In femoral lengthenings, knee range of motion uniformly decreases by an average of 37°, but at follow-up the mean loss in range of motion is usually minimal.[68] Other more ominous complications include fracture, osteomyelitis, or joint subluxation. The incidence of these more serious complications is about 25% with an experienced surgeon.[65]

Other less commonly considered effects of limb lengthening include muscle weakness,[69,70] pain, and possible physeal inhibition.

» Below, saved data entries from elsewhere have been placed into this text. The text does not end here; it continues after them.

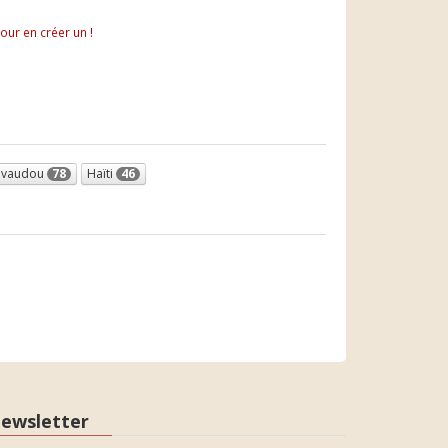
pour en créer un !
vaudou
78
Haïti
46
ewsletter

The later effect is extremely important if lengthenings are planned for younger patients with open physis. Hope et al[71] found little difference in growth velocities before and after lengthening, but Viehweger et al[72] found growth inhibition in the tibia after lengthenings in children. Review of our patients has shown no significant decrease in the rate of growth after lengthening, though these have largely been femoral lengthenings. Unlike pain associated with conventional surgery, pain due to lengthening seems to continue beyond the postoperative period and through the lengthening and consolidation phases,[73] until the fixator is removed.

The use of somatosensory evoked potential monitoring may be helpful in preventing neurologic injuries, especially of the peroneal nerve.[74] The use of ultrasound and/or electrical stimulation, while not routinely prescribed, may decrease the time to consolidation.[75]